[Supplied material Boundary: Start]

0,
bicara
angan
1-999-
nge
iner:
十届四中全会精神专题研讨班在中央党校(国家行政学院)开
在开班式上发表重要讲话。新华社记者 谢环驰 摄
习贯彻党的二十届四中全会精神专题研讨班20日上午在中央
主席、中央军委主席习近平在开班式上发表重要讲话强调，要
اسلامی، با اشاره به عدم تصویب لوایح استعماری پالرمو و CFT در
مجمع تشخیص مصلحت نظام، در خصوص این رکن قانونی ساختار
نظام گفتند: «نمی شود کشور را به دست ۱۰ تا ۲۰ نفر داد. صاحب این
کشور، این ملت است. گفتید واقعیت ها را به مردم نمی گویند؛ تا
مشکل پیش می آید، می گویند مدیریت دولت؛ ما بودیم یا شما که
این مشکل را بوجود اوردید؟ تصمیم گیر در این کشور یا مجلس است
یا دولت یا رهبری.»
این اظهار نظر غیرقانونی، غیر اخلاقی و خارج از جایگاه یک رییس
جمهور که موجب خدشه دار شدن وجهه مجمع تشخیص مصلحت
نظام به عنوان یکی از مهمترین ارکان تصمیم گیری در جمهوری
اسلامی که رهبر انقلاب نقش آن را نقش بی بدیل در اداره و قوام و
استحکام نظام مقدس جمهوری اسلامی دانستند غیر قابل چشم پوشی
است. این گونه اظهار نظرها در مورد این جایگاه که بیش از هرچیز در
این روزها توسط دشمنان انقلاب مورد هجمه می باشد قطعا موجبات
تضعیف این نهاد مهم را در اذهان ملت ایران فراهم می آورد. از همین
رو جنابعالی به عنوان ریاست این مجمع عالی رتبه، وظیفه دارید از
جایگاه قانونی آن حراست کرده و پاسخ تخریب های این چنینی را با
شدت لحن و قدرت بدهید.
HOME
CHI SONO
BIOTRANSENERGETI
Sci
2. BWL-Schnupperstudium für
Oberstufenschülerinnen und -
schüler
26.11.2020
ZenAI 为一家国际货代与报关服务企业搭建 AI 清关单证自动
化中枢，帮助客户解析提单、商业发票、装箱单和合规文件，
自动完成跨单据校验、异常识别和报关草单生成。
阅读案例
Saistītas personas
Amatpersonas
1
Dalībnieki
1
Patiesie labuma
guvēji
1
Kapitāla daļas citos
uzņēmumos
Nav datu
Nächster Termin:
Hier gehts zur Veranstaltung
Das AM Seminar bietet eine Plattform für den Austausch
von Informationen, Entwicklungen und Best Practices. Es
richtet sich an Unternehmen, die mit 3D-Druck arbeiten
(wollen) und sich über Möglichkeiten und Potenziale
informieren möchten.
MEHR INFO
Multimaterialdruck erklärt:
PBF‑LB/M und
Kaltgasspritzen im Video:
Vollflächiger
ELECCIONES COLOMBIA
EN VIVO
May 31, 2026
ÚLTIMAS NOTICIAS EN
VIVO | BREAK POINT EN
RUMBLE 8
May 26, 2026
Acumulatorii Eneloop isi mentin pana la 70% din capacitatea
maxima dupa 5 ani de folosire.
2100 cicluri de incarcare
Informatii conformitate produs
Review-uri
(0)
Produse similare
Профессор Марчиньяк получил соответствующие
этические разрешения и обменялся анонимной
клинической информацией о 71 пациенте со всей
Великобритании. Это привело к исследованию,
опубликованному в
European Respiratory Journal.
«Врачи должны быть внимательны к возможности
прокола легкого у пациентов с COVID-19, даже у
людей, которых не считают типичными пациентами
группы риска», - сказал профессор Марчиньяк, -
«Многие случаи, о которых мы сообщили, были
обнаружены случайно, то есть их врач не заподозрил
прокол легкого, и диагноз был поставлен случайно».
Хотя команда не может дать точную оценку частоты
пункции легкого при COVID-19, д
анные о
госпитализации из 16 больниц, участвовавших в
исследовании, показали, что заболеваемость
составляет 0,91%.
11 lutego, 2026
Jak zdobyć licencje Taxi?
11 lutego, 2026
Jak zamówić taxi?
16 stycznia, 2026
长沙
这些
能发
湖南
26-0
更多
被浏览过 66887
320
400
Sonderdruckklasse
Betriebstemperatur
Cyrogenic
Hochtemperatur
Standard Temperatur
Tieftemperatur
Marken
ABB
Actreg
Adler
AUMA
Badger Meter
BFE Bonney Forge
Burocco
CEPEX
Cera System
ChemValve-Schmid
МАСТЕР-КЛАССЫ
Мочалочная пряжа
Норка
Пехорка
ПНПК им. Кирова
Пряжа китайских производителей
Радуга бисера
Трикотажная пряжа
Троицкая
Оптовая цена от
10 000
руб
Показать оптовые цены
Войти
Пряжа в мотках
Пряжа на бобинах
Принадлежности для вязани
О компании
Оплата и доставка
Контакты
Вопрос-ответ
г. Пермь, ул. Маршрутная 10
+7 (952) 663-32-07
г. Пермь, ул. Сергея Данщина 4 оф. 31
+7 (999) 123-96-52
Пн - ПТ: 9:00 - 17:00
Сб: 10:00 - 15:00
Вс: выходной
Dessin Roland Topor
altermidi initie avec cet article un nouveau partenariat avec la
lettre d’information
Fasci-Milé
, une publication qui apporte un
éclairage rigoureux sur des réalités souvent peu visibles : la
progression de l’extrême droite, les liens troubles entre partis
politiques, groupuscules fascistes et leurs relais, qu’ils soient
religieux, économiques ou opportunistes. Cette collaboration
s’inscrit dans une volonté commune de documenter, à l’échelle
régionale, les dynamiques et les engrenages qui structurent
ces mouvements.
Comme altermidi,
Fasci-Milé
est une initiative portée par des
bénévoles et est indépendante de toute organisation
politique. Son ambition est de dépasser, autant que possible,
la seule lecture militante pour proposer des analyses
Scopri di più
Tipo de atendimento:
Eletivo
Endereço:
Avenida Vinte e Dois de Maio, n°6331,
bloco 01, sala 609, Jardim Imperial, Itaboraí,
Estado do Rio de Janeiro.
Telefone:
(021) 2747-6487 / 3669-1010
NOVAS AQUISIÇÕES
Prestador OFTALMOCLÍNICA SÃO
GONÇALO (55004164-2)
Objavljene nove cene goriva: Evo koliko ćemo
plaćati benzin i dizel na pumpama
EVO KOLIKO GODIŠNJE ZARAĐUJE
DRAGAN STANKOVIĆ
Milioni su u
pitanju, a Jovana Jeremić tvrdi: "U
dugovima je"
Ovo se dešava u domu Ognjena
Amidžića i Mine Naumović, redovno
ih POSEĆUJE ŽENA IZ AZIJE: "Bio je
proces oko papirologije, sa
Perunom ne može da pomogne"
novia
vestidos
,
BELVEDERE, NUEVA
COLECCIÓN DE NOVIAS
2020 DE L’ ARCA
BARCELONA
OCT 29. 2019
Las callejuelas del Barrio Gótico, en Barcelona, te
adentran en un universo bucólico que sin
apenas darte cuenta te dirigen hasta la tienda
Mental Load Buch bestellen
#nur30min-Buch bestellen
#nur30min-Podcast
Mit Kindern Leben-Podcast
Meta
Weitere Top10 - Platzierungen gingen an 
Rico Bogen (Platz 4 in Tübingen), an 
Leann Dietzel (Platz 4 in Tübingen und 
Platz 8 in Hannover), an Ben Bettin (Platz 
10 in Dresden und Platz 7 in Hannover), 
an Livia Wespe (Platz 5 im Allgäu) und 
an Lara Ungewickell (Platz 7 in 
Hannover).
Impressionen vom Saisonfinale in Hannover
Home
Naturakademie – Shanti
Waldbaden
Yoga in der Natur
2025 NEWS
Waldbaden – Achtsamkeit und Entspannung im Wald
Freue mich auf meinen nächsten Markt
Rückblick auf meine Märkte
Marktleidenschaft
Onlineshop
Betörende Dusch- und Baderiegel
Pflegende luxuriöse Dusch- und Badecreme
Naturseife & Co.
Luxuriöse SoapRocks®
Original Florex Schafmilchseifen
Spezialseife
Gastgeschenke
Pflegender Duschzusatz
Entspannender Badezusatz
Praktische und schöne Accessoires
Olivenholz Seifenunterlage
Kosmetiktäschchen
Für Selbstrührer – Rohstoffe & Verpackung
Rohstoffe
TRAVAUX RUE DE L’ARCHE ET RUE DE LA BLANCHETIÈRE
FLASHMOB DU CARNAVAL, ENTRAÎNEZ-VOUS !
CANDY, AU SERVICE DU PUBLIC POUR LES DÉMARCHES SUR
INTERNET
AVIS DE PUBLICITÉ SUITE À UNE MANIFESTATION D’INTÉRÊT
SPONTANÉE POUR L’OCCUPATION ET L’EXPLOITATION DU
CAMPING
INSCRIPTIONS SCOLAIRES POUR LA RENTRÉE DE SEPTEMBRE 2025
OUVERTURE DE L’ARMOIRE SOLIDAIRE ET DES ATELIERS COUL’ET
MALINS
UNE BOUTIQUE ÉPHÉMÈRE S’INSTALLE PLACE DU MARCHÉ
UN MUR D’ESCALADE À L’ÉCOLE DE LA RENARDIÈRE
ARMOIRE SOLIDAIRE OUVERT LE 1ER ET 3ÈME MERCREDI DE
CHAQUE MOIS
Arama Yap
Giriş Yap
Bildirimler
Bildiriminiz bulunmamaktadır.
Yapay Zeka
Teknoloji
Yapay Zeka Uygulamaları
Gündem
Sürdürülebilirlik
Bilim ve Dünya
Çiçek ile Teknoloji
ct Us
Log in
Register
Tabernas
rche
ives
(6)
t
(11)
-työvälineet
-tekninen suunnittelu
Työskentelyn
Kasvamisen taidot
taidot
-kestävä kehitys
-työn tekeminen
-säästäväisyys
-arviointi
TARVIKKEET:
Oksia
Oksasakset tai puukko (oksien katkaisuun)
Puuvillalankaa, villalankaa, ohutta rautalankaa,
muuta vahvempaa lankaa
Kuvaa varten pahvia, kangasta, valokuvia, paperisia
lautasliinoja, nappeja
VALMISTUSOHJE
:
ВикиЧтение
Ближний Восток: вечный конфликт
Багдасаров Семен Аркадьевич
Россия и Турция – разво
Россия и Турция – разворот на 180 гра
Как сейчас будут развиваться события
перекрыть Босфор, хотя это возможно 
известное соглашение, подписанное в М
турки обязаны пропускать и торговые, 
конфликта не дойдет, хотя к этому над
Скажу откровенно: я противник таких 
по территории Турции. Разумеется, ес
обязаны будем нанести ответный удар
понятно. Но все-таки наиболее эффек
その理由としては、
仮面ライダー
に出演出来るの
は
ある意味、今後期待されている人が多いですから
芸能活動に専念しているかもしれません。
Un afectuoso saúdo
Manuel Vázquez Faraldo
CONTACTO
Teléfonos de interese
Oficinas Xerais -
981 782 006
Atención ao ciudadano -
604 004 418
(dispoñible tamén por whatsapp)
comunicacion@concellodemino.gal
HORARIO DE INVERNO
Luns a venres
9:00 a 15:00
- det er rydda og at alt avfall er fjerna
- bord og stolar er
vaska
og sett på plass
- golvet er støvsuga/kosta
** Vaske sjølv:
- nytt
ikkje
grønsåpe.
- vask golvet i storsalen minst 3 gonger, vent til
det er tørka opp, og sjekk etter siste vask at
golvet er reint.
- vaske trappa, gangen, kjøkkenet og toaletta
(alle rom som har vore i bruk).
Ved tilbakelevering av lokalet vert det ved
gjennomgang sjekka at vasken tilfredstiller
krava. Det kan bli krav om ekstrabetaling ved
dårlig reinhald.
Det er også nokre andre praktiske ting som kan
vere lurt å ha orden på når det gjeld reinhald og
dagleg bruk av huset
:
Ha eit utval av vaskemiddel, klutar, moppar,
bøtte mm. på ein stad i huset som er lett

[Supplied material Boundary: End]

### What the task asks
Please reply with an exact copy of the lines above, starting at the first and ending at the line that holds "جمهور که موجب".

### Solution to the exercise
0,
bicara
angan
1-999-
nge
iner:
十届四中全会精神专题研讨班在中央党校(国家行政学院)开
在开班式上发表重要讲话。新华社记者 谢环驰 摄
习贯彻党的二十届四中全会精神专题研讨班20日上午在中央
主席、中央军委主席习近平在开班式上发表重要讲话强调，要
اسلامی، با اشاره به عدم تصویب لوایح استعماری پالرمو و CFT در
مجمع تشخیص مصلحت نظام، در خصوص این رکن قانونی ساختار
نظام گفتند: «نمی شود کشور را به دست ۱۰ تا ۲۰ نفر داد. صاحب این
کشور، این ملت است. گفتید واقعیت ها را به مردم نمی گویند؛ تا
مشکل پیش می آید، می گویند مدیریت دولت؛ ما بودیم یا شما که
این مشکل را بوجود اوردید؟ تصمیم گیر در این کشور یا مجلس است
یا دولت یا رهبری.»
این اظهار نظر غیرقانونی، غیر اخلاقی و خارج از جایگاه یک رییس
جمهور که موجب خدشه دار شدن وجهه مجمع تشخیص مصلحت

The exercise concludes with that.